Dünya’da Paris İklim Sözleşmesi’ni onaylamayan beş ülkeden birinin Türkiye olduğunu hatırlatan Bakan,"Türkiye’nin ‘kimleeer kimlerle’ beraber olduğuna bakın; Yemen, İran, Irak, Eritre ve Türkiye. Paris Anlaşması’nın sonucu olarak; Avrupa Birliği, Avrupa Yeşil Mutabakatı kapsamında küresel ısınmayı engellemek için 2030 yılına kadar karbon emisyonlarını yüzde 55 düşürmeyi, 2050 yılına kadar ise karbon nötr kıta olmayı hedefliyor.
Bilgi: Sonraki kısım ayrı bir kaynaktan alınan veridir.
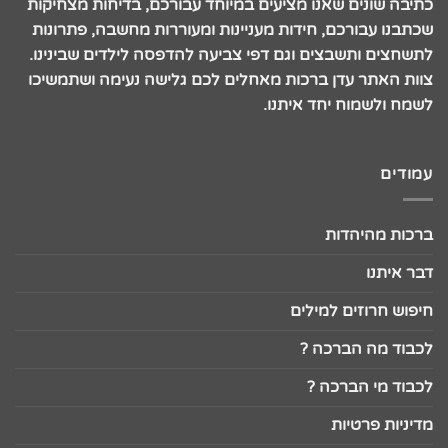
כתיבה שונים שאנו מציעים במיוחד עבורכם, בדיחות מצחיקות
שכתבנו עבורכם, חידות מעניינות ומעוררות מחשבה, פתרונות
לתשחצים ותשבצים וגם דפי צביעה להדפסה לילדים שבינינו.
צוות האתר עדן ברכות מאחלים לכם גלישה נעימה ושתמשיכו
לשמח ולשמוח יחד איתנו.
עמודים
ברכות מהיהדות
דבר איתנו
חיפוש חרוזים למילים
לכבוד מה הברכה ?
לכבוד מי הברכה ?
מדיניות פרטיות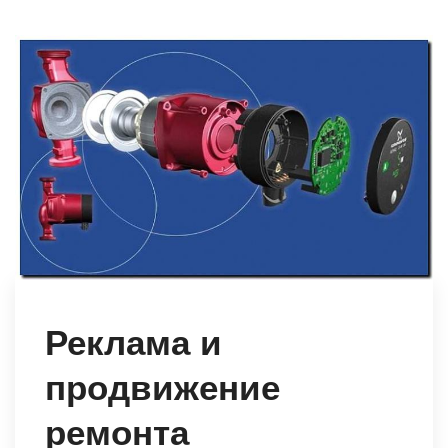
Реклама и
продвижение
ремонта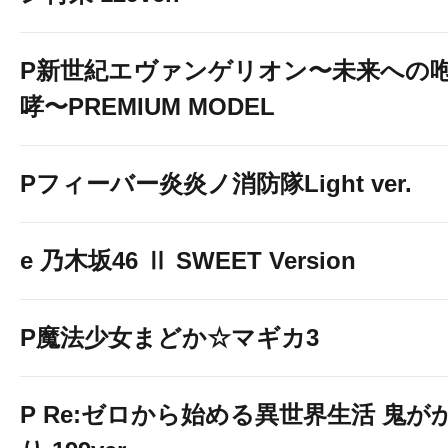
P新世紀エヴァンゲリオン〜未来への
哮〜PREMIUM MODEL
Pフィーバー炎炎ノ消防隊Light ver.
e 乃木坂46 Ⅱ SWEET Version
P魔法少女まどか☆マギカ3
P Re:ゼロから始める異世界生活 鬼が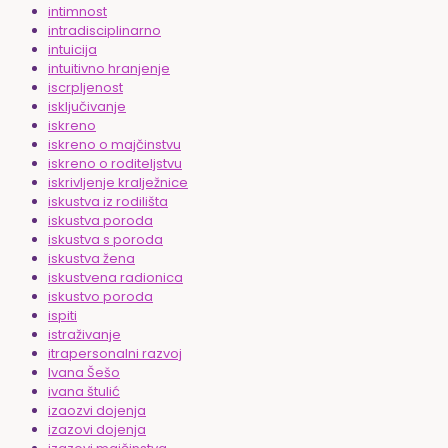
intimnost
intradisciplinarno
intuicija
intuitivno hranjenje
iscrpljenost
isključivanje
iskreno
iskreno o majčinstvu
iskreno o roditeljstvu
iskrivljenje kralježnice
iskustva iz rodilišta
iskustva poroda
iskustva s poroda
iskustva žena
iskustvena radionica
iskustvo poroda
ispiti
istraživanje
itrapersonalni razvoj
Ivana Šešo
ivana štulić
izaozvi dojenja
izazovi dojenja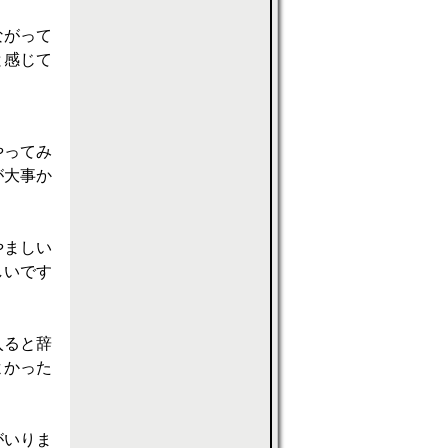
ながって
と感じて
やってみ
が大事か
やましい
しいです
入ると辞
よかった
がいりま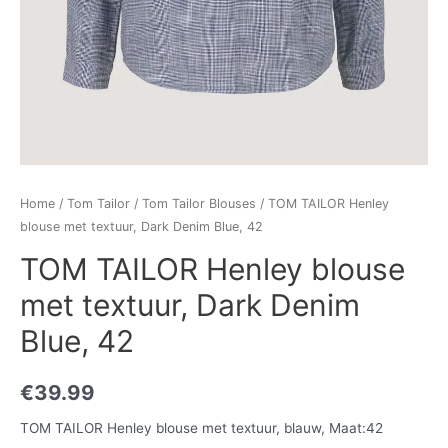
Home
/
Tom Tailor
/
Tom Tailor Blouses
/ TOM TAILOR Henley
blouse met textuur, Dark Denim Blue, 42
TOM TAILOR Henley blouse
met textuur, Dark Denim
Blue, 42
€
39.99
TOM TAILOR Henley blouse met textuur, blauw, Maat:42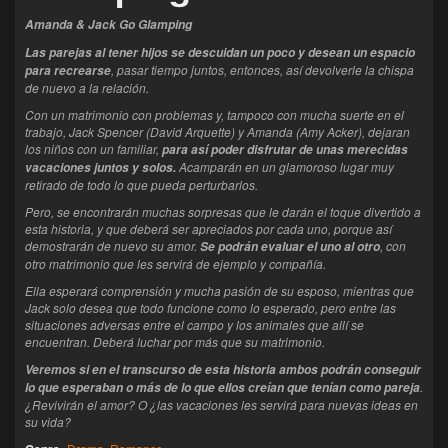
Amanda & Jack Go Glamping
Las parejas al tener hijos se descuidan un poco y desean un espacio
, pasar tiempo juntos, entonces, así devolverle la chispa
para recrearse
de nuevo a la relación.
Con un matrimonio con problemas y, tampoco con mucha suerte en el
trabajo, Jack Spencer (David Arquette) y Amanda (Amy Acker), dejaran
los niños con un familiar,
para así poder disfrutar de unas merecidas
Acamparán en un glamoroso lugar muy
vacaciones juntos y solos.
retirado de todo lo que pueda perturbarlos.
Pero, se encontrarán muchas sorpresas que le darán el toque divertido a
esta historia, y que deberá ser apreciados por cada uno, porque así
demostrarán de nuevo su amor.
, con
Se podrán evaluar el uno al otro
otro matrimonio que les servirá de ejemplo y compañía.
Ella esperará comprensión y mucha pasión de su esposo, mientras que
Jack solo desea que todo funcione como lo esperado, pero entre las
situaciones adversas entre el campo y los animales que allí se
encuentran. Deberá luchar por más que su matrimonio.
Veremos si en el transcurso de esta historia ambos podrán conseguir
.
lo que esperaban o más de lo que ellos creían que tenían como pareja
¿Revivirán el amor? O ¿las vacaciones les servirá para nuevas ideas en
su vida?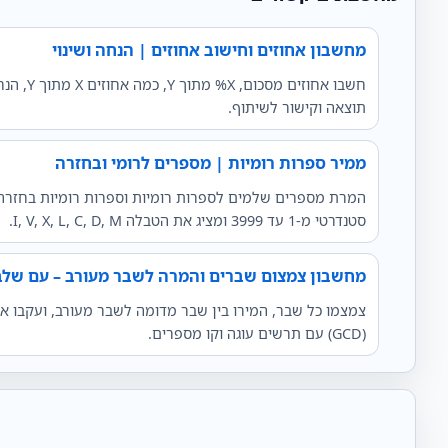
מחשבון אחוזים וחישוב אחוזים | הנחה ושינוי
חשבו אחוזים
תוצאה וקישור לשיתוף.
ממיר ספרות רומיות | מספרים לרומי ובחזרה
המרת מספרים שלמים לספרות רומיות וספרות רומיות בחזרה
סטנדרטי מ-1 עד 3999 ומציג את הטבלה I, V, X, L, C, D, M.
מחשבון צמצום שברים והמרה לשבר מעורב – עם שלב
צמצמו כל שבר, המירו בין שבר מדומה לשבר מעורב, ועקבו א
(GCD) עם תרשים עוגה וקו מספרים.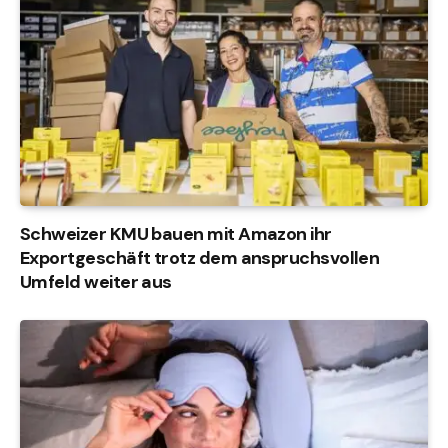
Schweizer KMU bauen mit Amazon ihr
Exportgeschäft trotz dem anspruchsvollen
Umfeld weiter aus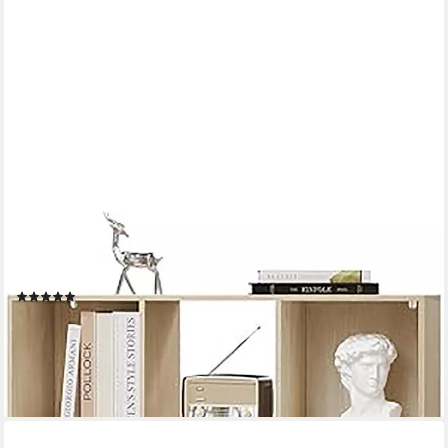
EUGAD
Bücherregal, 1-tlg., 4 Ebenen, mit 12 Fächern, freistehendes
Würfelregal
(2)
62,09 €
UVP
123,99 €
-50%
lieferbar - in 3-4 Werktagen bei dir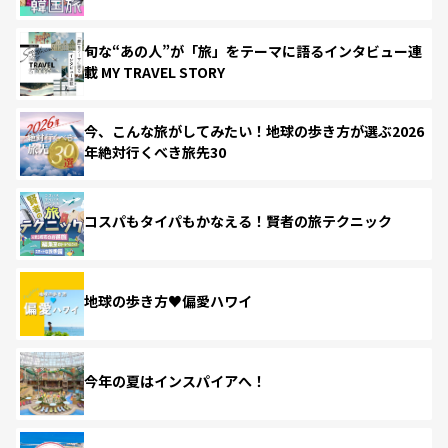
旬な“あの人”が「旅」をテーマに語るインタビュー連
載 MY TRAVEL STORY
今、こんな旅がしてみたい！地球の歩き方が選ぶ2026
年絶対行くべき旅先30
コスパもタイパもかなえる！賢者の旅テクニック
地球の歩き方♥偏愛ハワイ
今年の夏はインスパイアへ！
Bir an önce Paris’i parlamentomuzda onaylamak zorundayız" dedi.
"Avrupa Birliği sadece kendileri tedbir ve hedeflerinin bu krizi çözemeyeceğini bildiği için, işbirliği ve ticaret yaptığı ülkeleri de kendi kurallarına uymaya zorluyor" diyen Bakan şu ifadelere yer verdi:
Bunlardan bir tanesi; sınırda karbon vergisi. Yüzyılın sonuna kadar dünya ateş topuna dönmesini beklemiyoruz. Ama Türkiye’yi ekonomik anlamda ateş topuna çevirecek bir riskle karşı karşıyayız. Avrupa Birliği diyor ki; ben sektörlerimde düzenleme yaptım yüksek teknolojiyle daha az enerjiyle daha az karbon salınımı yapan bir sisteme geçtim. Türkiye’ye de dönüyor, sen demir çelik sektöründe yüksek enerji kullanıyorsun çok karbon emisyonu çıkarıyorsun sen AB sınırlarına ihracat yaparken karbon vergisi ödeyeceksin diyor. Bu vergi, alüminyumda, demir çelikte, tekstilde, kağıtta ve birçok sektörde Türkiye’ye ciddi riskler getirecek.